Fri Oct 28 05:48:19 PDT 2005

On Thu, Oct 27, 2005 at 09:29:01PM +0200, Juliusz Chroboczek wrote:
> This is just a proposal.  If you see a better way of doing that, I'll be
> glad to recode it.  (I'm waiting to hear from you before continuing this
> line of work.)

So the idea is to optionally include the git hash of each file in the
slurpy so that we can compare those if possible to when diffing?

What I'm not so clear on is when this will be useful.

It seems like when running whatsnew/record, we'll only have a hash for one
of the two slurpies involved, so is the plan (or perhaps even the existing
implementation--I only skimmed it) to generate the hash for non-git
repositories, figuring that this'll be faster than reading the entire file
from the pristine cache--although we might still have to read the entire
file, if they differ.

Is there some other diffing scenario where we'll already have hashes on
both sides... I guess maybe this is it, when we're reading a git repository
we have to diff all the versions, don't we?

Will the presence of this validator allow us to eliminate the GitSlurpy?
That would seem like a noble goal--it's so similar to Slurpy that using
shared code would be great.

Did I misread the patch, or do you really not attach validators to
directories?

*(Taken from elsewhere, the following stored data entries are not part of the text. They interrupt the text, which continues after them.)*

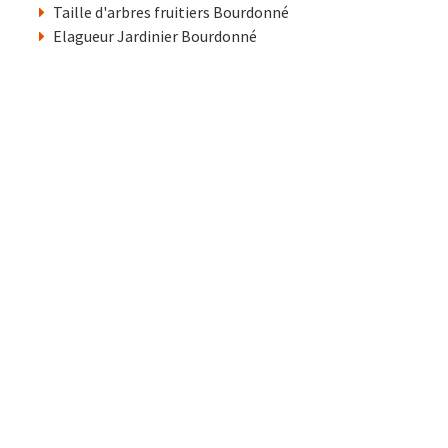
Taille d'arbres fruitiers Bourdonné
Elagueur Jardinier Bourdonné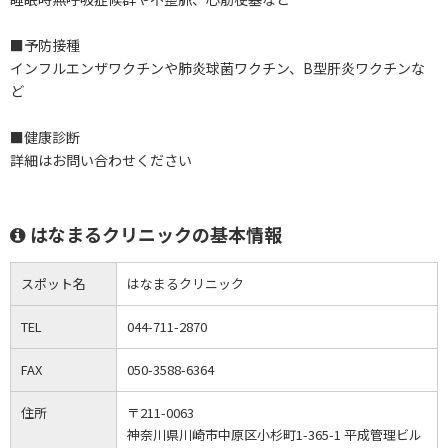
■予防接種
インフルエンザワクチンや肺炎球菌ワクチン、B型肝炎ワクチンな
ど
■健康診断
詳細はお問い合わせください
はなまるクリニックの基本情報
スポット名
はなまるクリニック
TEL
044-711-2870
FAX
050-3588-6364
住所
〒211-0063
神奈川県川崎市中原区小杉町1-365-1 平成管理ビル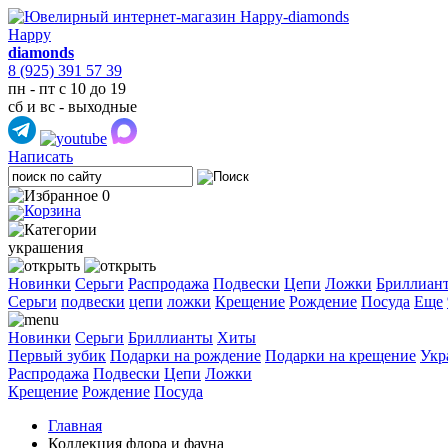
Happy
diamonds
8 (925) 391 57 39
пн - пт с 10 до 19
сб и вс - выходные
Написать
0
украшения
Новинки
Серьги
Распродажа
Подвески
Цепи
Ложки
Бриллиан
Cерьги
подвески
цепи
ложки
Крещение
Рождение
Посуда
Еще
Новинки
Серьги
Бриллианты
Хиты
Первый зубик
Подарки на рождение
Подарки на крещение
Укр
Распродажа
Подвески
Цепи
Ложки
Крещение
Рождение
Посуда
Главная
Коллекция флора и фауна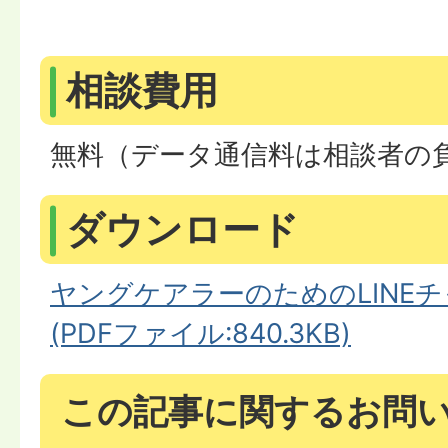
相談費用
無料（データ通信料は相談者の
ダウンロード
ヤングケアラーのためのLINE
(PDFファイル:840.3KB)
この記事に関するお問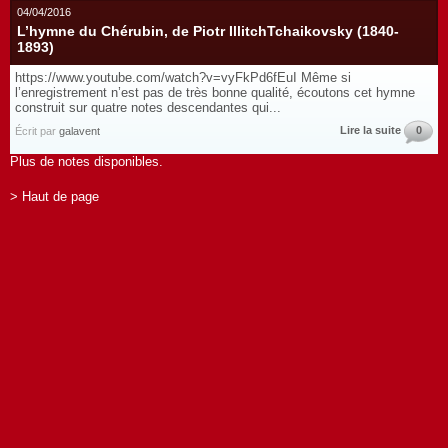
04/04/2016
L’hymne du Chérubin, de Piotr IllitchTchaikovsky (1840-
1893)
https://www.youtube.com/watch?v=vyFkPd6fEuI Même si
l’enregistrement n’est pas de très bonne qualité, écoutons cet hymne
construit sur quatre notes descendantes qui...
Lire la suite
0
Écrit par
galavent
Plus de notes disponibles.
> Haut de page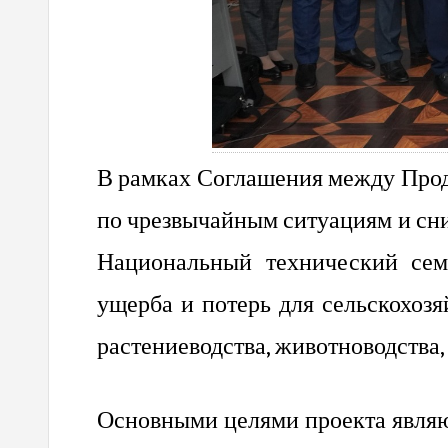
В рамках Соглашения между Прод
по чрезвычайным ситуациям и сни
Национальный технический сем
ущерба и потерь для сельскохозя
растениеводства, животноводства,
Основными целями проекта являю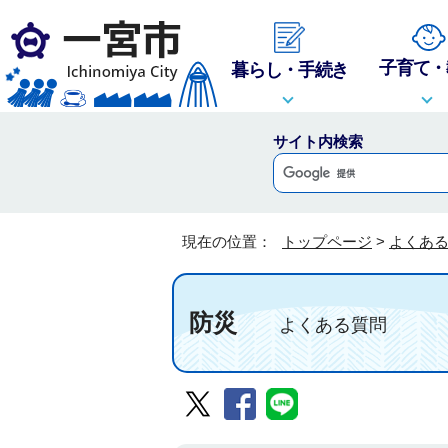
子育て・
暮らし・手続き
サイト内検索
現在の位置：
トップページ
>
よくあ
防災
よくある質問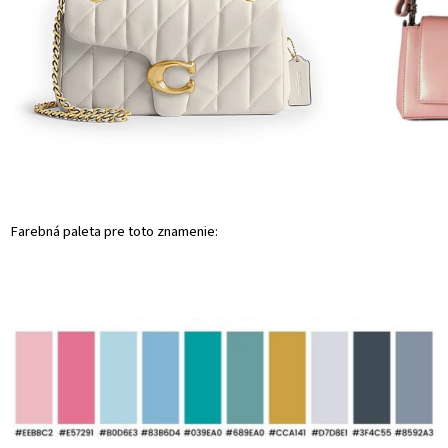
Farebná paleta pre toto znamenie: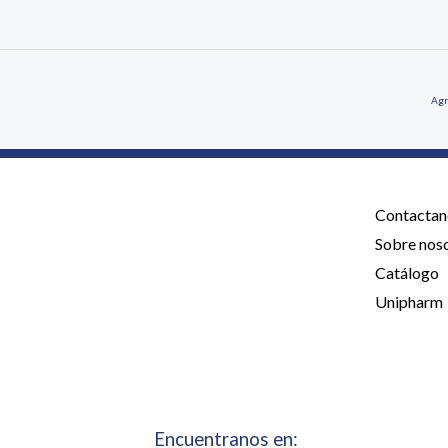
Agr
Contactan
Sobre nos
Catálogo
Unipharm
Encuentranos en: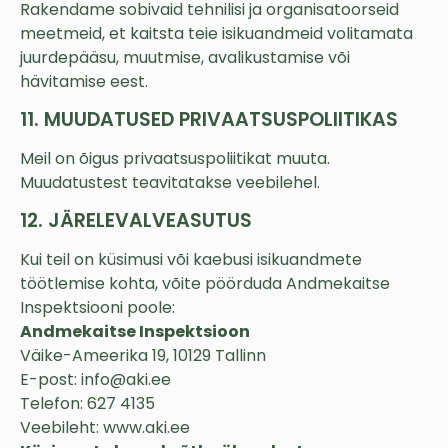
Rakendame sobivaid tehnilisi ja organisatoorseid
meetmeid, et kaitsta teie isikuandmeid volitamata
juurdepääsu, muutmise, avalikustamise või
hävitamise eest.
11. MUUDATUSED PRIVAATSUSPOLIITIKAS
Meil on õigus privaatsuspoliitikat muuta.
Muudatustest teavitatakse veebilehel.
12. JÄRELEVALVEASUTUS
Kui teil on küsimusi või kaebusi isikuandmete
töötlemise kohta, võite pöörduda Andmekaitse
Inspektsiooni poole:
Andmekaitse Inspektsioon
Väike-Ameerika 19, 10129 Tallinn
E-post: info@aki.ee
Telefon: 627 4135
Veebileht: www.aki.ee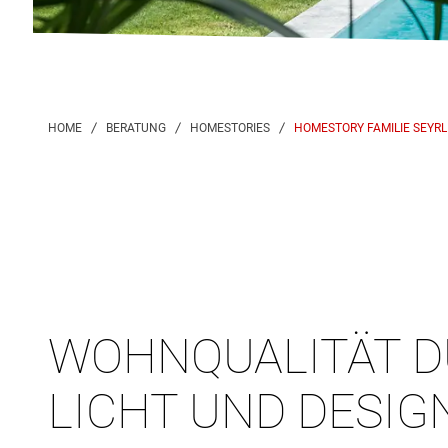
HOMESTORY FAMILIE SEYRL
WOHNQUALITÄT 
LICHT UND DESIG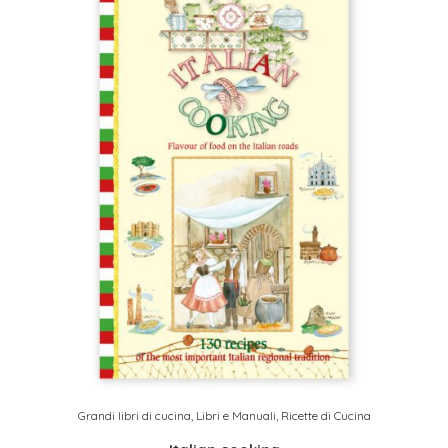
Grandi libri di cucina
,
Libri e Manuali
,
Ricette di Cucina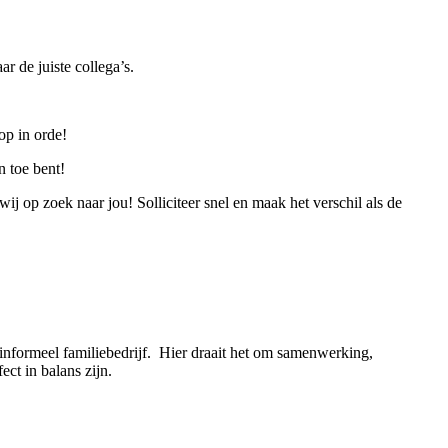
 de juiste collega’s.
op in orde!
n toe bent!
j op zoek naar jou! Solliciteer snel en maak het verschil als de
ormeel familiebedrijf. ‍‍‍ Hier draait het om samenwerking,
ect in balans zijn.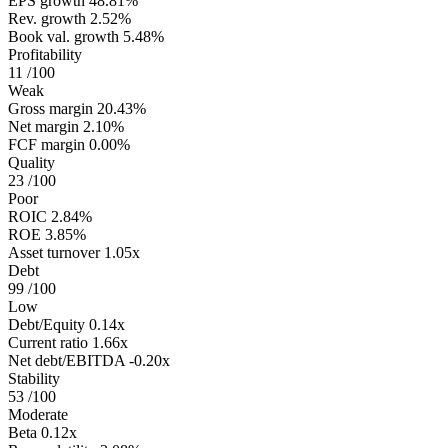
EPS growth
48.81%
Rev. growth
2.52%
Book val. growth
5.48%
Profitability
11
/100
Weak
Gross margin
20.43%
Net margin
2.10%
FCF margin
0.00%
Quality
23
/100
Poor
ROIC
2.84%
ROE
3.85%
Asset turnover
1.05x
Debt
99
/100
Low
Debt/Equity
0.14x
Current ratio
1.66x
Net debt/EBITDA
-0.20x
Stability
53
/100
Moderate
Beta
0.12x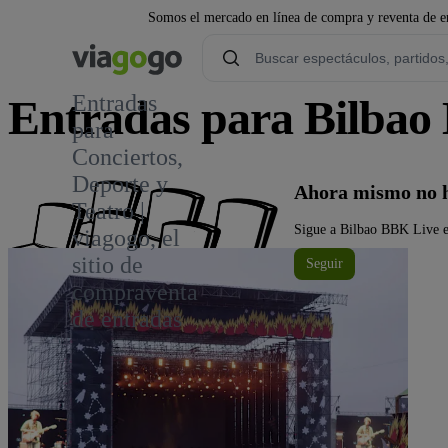
Somos el mercado en línea de compra y reventa de en
Entradas
Entradas para Bilbao
para
Conciertos,
4
Deporte y
Ahora mismo no h
Teatro |
Sigue a Bilbao BBK Live en
viagogo, el
sitio de
Seguir
compraventa
de entradas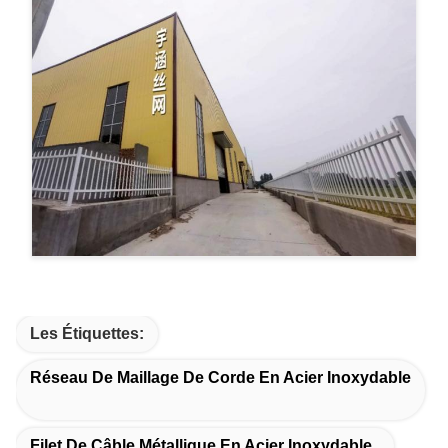
Les Étiquettes:
Réseau De Maillage De Corde En Acier Inoxydable
Filet De Câble Métallique En Acier Inoxydable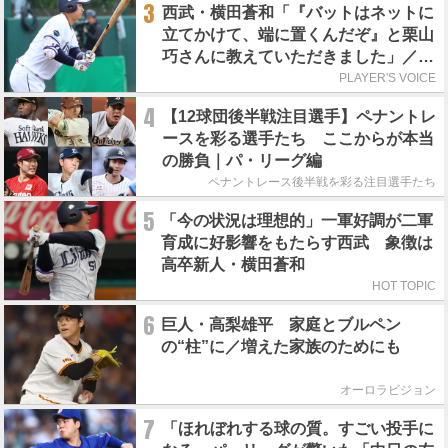
3
西武・横田蒼和「『バットはネットに
立てかけて、端に置くんだぞ』と栗山
巧さんに教えていただきました」／憧
れの人からの金言
PLAYER'S VOICE
4
【12球団後半戦注目選手】ペナントレ
ースを彩る選手たち ここからが本当
の勝負｜パ・リーグ編
ペナントレース後半戦を彩る注目選手たち
5
「今の状況は理想的」一軍好調が二軍
育成に好影響をもたらす西武 象徴は
高卒新人・横田蒼和
HOT TOPIC
6
巨人・高梨雄平 家庭とブルペン
の“柱”に／増えた家族のためにも
オーロラビジョン
7
「ほれぼれする球の質。すごい投手に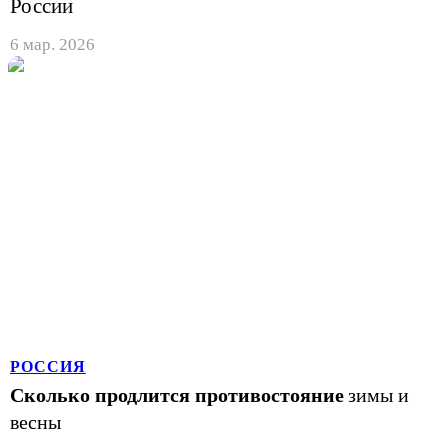
России
6 мар. 2026
РОССИЯ
Сколько продлится противостояние
зимы и
весны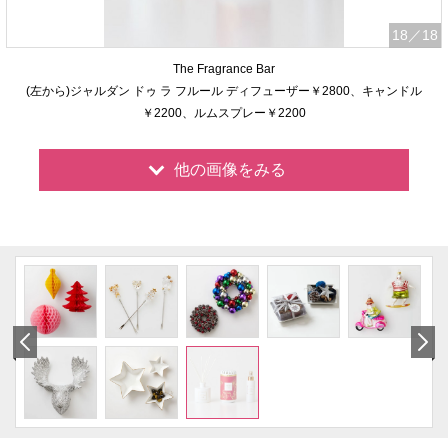
18
／18
The Fragrance Bar
(左から)ジャルダン ドゥ ラ フルール ディフューザー￥2800、キャンドル
￥2200、ルムスプレー￥2200
他の画像をみる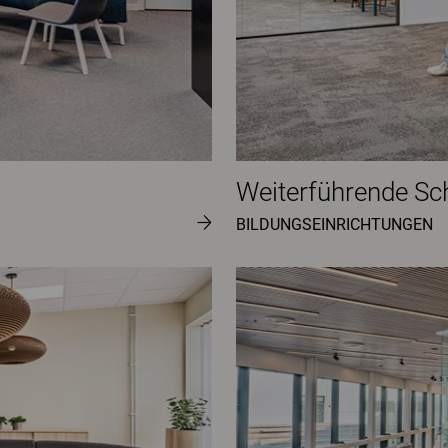
Weiterführende Sc
BILDUNGSEINRICHTUNGEN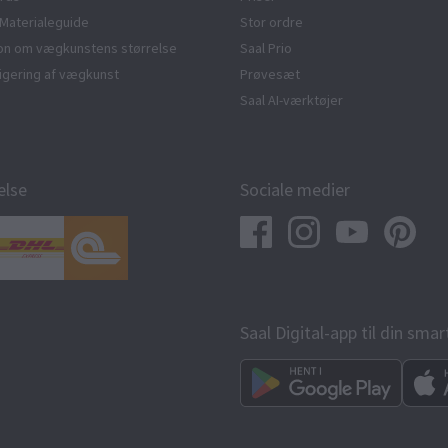
Materialeguide
Stor ordre
ion om vægkunstens størrelse
Saal Prio
edigering af vægkunst
Prøvesæt
Saal AI-værktøjer
else
Sociale medier
Saal Digital-app til din sma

If not, why not? It seems like it would make lots of sense
(unless I'm misunderstanding--but the linux kernel has such huge
directories that just avoiding parsing the list of files in a few
subdirectories could be a huge performance gain).

This patch makes me think that perhaps it would be nice to switch Slurpy to
use record accessors so we could avoid many of these stupid changes that
are needed because of pattern matching based on position.  I think
(although I'm not sure I've ever written code like this) that if we write

data Slurpy = SlurpDir {
                slurpname :: FileName,
                slurpvalidator :: Validator,
                slurpsubslurps :: [Slurpy]
              }
            | SlurpFile {
                slurpname :: FileName,
                slurptime :: EpochTime,
                slurplength :: FileOffset,
                slurpvalidator :: Validator,
                slurpcontents :: FileContents
              }

then we can pattern match like

  case aslurpy of
  SlurpFile { slurplength = l, slurptime = t } -> do something with t and l

which would mean we wouldn't have the silliness that you had to deal with
where every time that stupid tuple was used it had to be modified because
you added a new field.

Which is not to say that you need to make this change, just that your
patch made me think that it would be nicer to have our code be more
flexible with respect to changes in data layout.  I didn't know before that
one could pattern match on named fields--this seems considerably more
robust than position-based pattern matching.

Back on-topic, so far your validators look like a good idea to me (modulo
on-topic comments and questions above).  I imagine with care they can be
used to implement a hashed pristine cache--perhaps even using
git-compatible hashes.
-- 
David Roundy
http://www.darcs.net